WORK INSTRUCTION: Copy out all lines of the records in which the word "gewinnt" appears.
####################
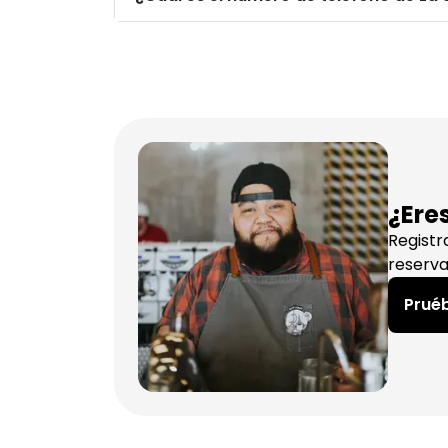
¿Ere
Registr
reserva
Pruéb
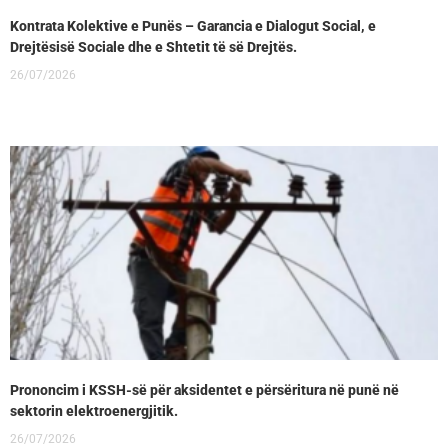
Kontrata Kolektive e Punës – Garancia e Dialogut Social, e
Drejtësisë Sociale dhe e Shtetit të së Drejtës.
26/07/2026
Prononcim i KSSH-së për aksidentet e përsëritura në punë në
sektorin elektroenergjitik.
26/07/2026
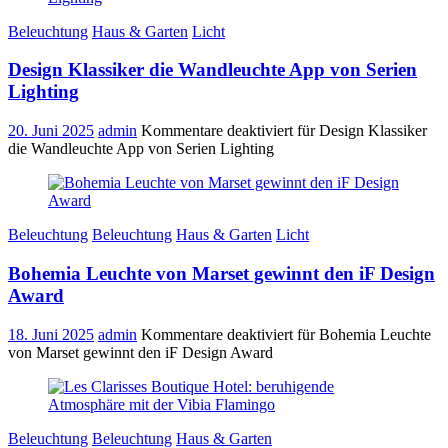
Beleuchtung
Haus & Garten
Licht
Design Klassiker die Wandleuchte App von Serien
Lighting
20. Juni 2025
admin
Kommentare deaktiviert
für Design Klassiker
die Wandleuchte App von Serien Lighting
Beleuchtung
Beleuchtung
Haus & Garten
Licht
Bohemia Leuchte von Marset gewinnt den iF Design
Award
18. Juni 2025
admin
Kommentare deaktiviert
für Bohemia Leuchte
von Marset gewinnt den iF Design Award
Beleuchtung
Beleuchtung
Haus & Garten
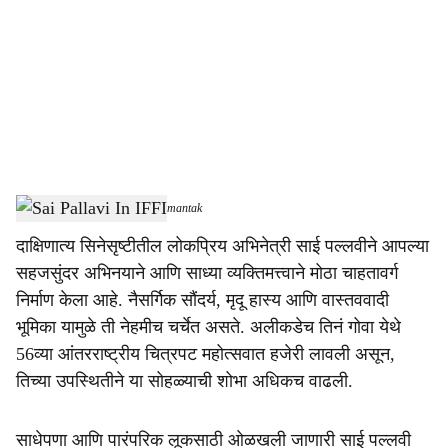
c
i
a
l
s
Sai Pallavi In IFFI
-
Dainik Gomantak
h
दाक्षिणात्य सिनेसृष्टीतील लोकप्रिय अभिनेत्री साई पल्लवीने आपल्या
a
सहजसुंदर अभिनयाने आणि साध्या व्यक्तिमत्त्वाने मोठा चाहतावर्ग
r
निर्माण केला आहे. नैसर्गिक सौंदर्य, मृदू हास्य आणि वास्तववादी
भूमिका यामुळे ती नेहमीच चर्चेत असते. अलीकडेच तिनं गोवा येथे
e
56व्या आंतरराष्ट्रीय चित्रपट महोत्सवात हजेरी लावली असून,
तिच्या उपस्थितीने या सोहळ्याची शोभा अधिकच वाढली.
साधेपणा आणि पारंपरिक लूकसाठी ओळखली जाणारी साई पल्लवी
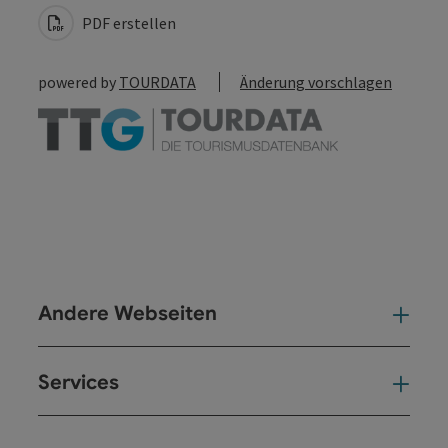
PDF erstellen
powered by
TOURDATA
Änderung vorschlagen
Andere Webseiten
And
Services
Ser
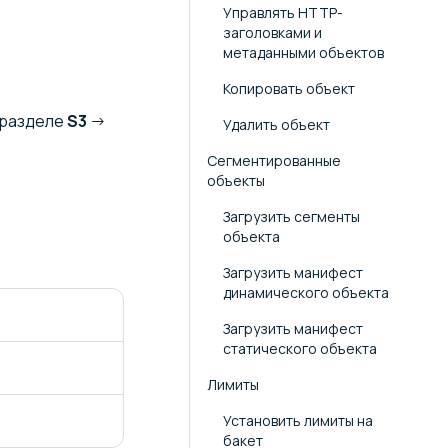
Управлять HTTP-
заголовками и
метаданными объектов
Копировать объект
 разделе
S3
→
Удалить объект
Сегментированные
объекты
Загрузить сегменты
объекта
Загрузить манифест
динамического объекта
Загрузить манифест
статического объекта
Лимиты
Установить лимиты на
бакет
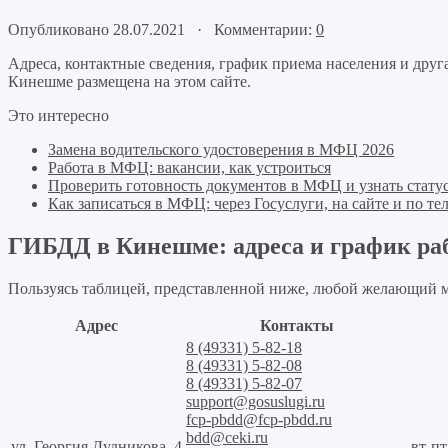
Опубликовано 28.07.2021 · Комментарии:
0
Адреса, контактные сведения, график приема населения и др
Кинешме размещена на этом сайте.
Это интересно
Замена водительского удостоверения в МФЦ 2026
Работа в МФЦ: вакансии, как устроиться
Проверить готовность документов в МФЦ и узнать статус
Как записаться в МФЦ: через Госуслуги, на сайте и по те
ГИБДД в Кинешме: адреса и график ра
Пользуясь таблицей, представленной ниже, любой желающий 
Адрес
Контакты
8 (49331) 5-82-18
8 (49331) 5-82-08
8 (49331) 5-82-07
support@gosuslugi.ru
fcp-pbdd@fcp-pbdd.ru
bdd@ceki.ru
ул. Георгия Дудникова, 4
вт-пт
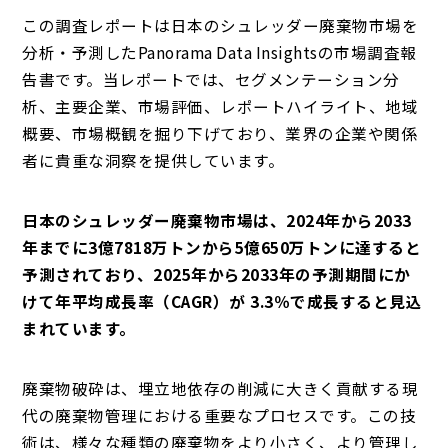
この調査レポートは日本のシュレッダー廃棄物市場を
分析・予測したPanorama Data Insightsの市場調査報
告書です。当レポートでは、セグメンテーション分
析、主要企業、市場評価、レポートハイライト、地域
概要、市場概観を掘り下げており、業界の企業や関係
者に貴重な洞察を提供しています。
日本のシュレッダー廃棄物市場は、2024年から2033
年までに3億7818万トンから5億650万トンに達すると
予測されており、2025年から2033年の予測期間にか
けて年平均成長率（CAGR）が 3.3％で成長すると見込
まれています。
廃棄物破砕は、埋立地依存の削減に大きく貢献する現
代の廃棄物管理における重要なプロセスです。この技
術は、様々な種類の廃棄物をより小さく、より管理し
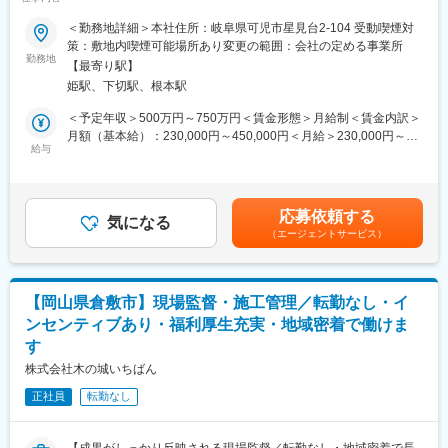
が、現在は社長が現場対応なども行っているため、実現できてい
部長：公共工事・一般公共建築工事を主に営業
ない状況です。
＜勤務地詳細＞本社住所：岐阜県可児市星見台2-104 受動喫煙対
次長：木造新築住宅を主に営業
そのため、今後、事業を拡大していくためにも現在社長が担って
策：敷地内喫煙可能場所あり変更の範囲：会社の定める事業所
いる現場対応などの実務をお任せできる方を募集します。
勤務地
■職場環境：お弁当持参OK・空調完備。全社員での朝礼実施して
【最寄り駅】
います！
姫駅、下切駅、根本駅
■業務内容：
依頼をいただいてから完成引き渡しまでの一連業務をお任せしま
＜予定年収＞500万円～750万円＜賃金形態＞月給制＜賃金内訳＞
■当社の魅力・やりがい：創業130年以上の当社は、東葛エリアの
す。
月額（基本給）：230,000円～450,000円＜月給＞230,000円～
工事を通じて地域と共に発展し、地元に貢献してきました。手掛
給与
450,000円＜昇給有無＞有＜残業手当＞有＜給与補足＞■昇給：年
けた建築プロジェクトは、多くの人々に役立つと同時に、私たち
■業務詳細：
１回■賞与：年2回賃金はあくまでも目安の金額であり、選考を通
自身のやりがいにもつながっています。また、営業部と工事部が
・現場の下見
じて上下する可能性があります。月給(月額)は固定手当を含めた表
密に連携し、風通しの良いチームワークが魅力の職場です。
・見積もり作成
記です。
応募依頼する
・下請け業者の手配
気になる
変更の範囲：会社の定める業務
（エージェントサービス）
・工事工程の管理 など
「施工のプロにとって、お客様のご要望をヒアリングし、それに
合わせた施工を提供することは、当たり前のこと。」当社はお客
様と打合せの時間もしっかり設け、お客様に満足いただく施工を
【岡山県倉敷市】現場監督・施工管理／転勤なし・イ
行っており、お客様対応から下請け業者など関係各社への対応も
ンセンティブあり・福利厚生充実・地域密着で働けま
お任せします。
す
また当社は一貫してすべての工程を担当する自社施工のため、マ
ルチタスクで業務を担当いただきます。
株式会社木の城いちばん
≪案件≫
正社員
転勤なし
現在、個人宅の外構やエクステリア工事を中心に年間200～300件
程度を手掛けています。今後は介護施設や保育園などの外構も手
掛けていく予定です。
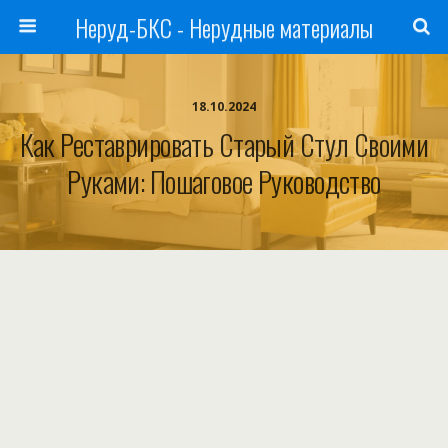
Неруд-БКС - Нерудные материалы
18.10.2024
Как Реставрировать Старый Стул Своими
Руками: Пошаговое Руководство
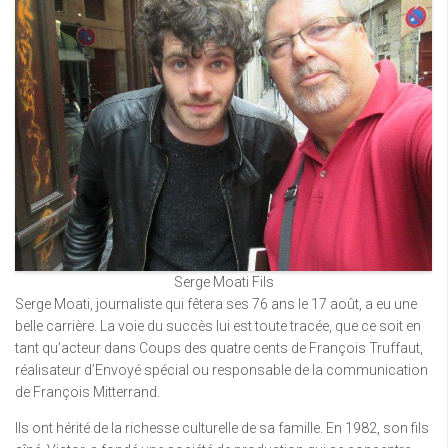
Serge Moati Fils
Serge Moati, journaliste qui fêtera ses 76 ans le 17 août, a eu une
belle carrière. La voie du succès lui est toute tracée, que ce soit en
tant qu’acteur dans Coups des quatre cents de François Truffaut,
réalisateur d’Envoyé spécial ou responsable de la communication
de François Mitterrand.
Ils ont hérité de la richesse culturelle de sa famille. En 1982, son fils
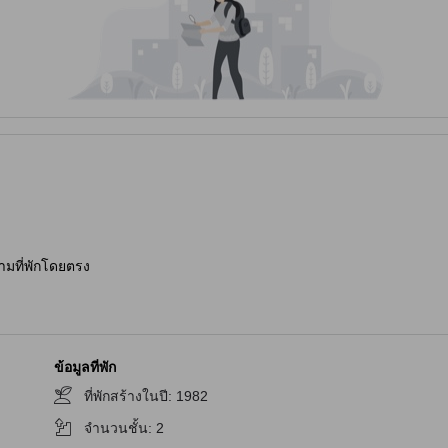
ามที่พักโดยตรง
ข้อมูลที่พัก
ที่พักสร้างในปี
:
1982
จำนวนชั้น
:
2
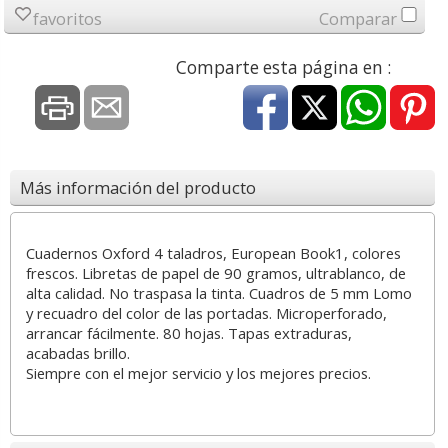
favoritos
Comparar
Comparte esta página en :
Más información del producto
Cuadernos Oxford 4 taladros, European Book1, colores
frescos. Libretas de papel de 90 gramos, ultrablanco, de
alta calidad. No traspasa la tinta. Cuadros de 5 mm Lomo
y recuadro del color de las portadas. Microperforado,
arrancar fácilmente. 80 hojas. Tapas extraduras,
acabadas brillo.
Siempre con el mejor servicio y los mejores precios.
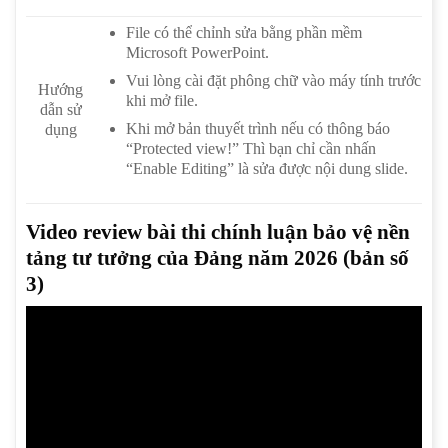
File có thể chỉnh sửa bằng phần mềm
Microsoft PowerPoint.
Vui lòng cài đặt phông chữ vào máy tính trước
Hướng
khi mở file.
dẫn sử
Khi mở bản thuyết trình nếu có thông báo
dụng
“Protected view!” Thì bạn chỉ cần nhấn
“Enable Editing” là sửa được nội dung slide.
Video review bài thi chính luận bảo vệ nền
tảng tư tưởng của Đảng năm 2026 (bản số
3)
####################
RESULT OF THE EXERCISE:
Bohemia Leuchte von Marset gewinnt den iF Design
von Marset gewinnt den iF Design Award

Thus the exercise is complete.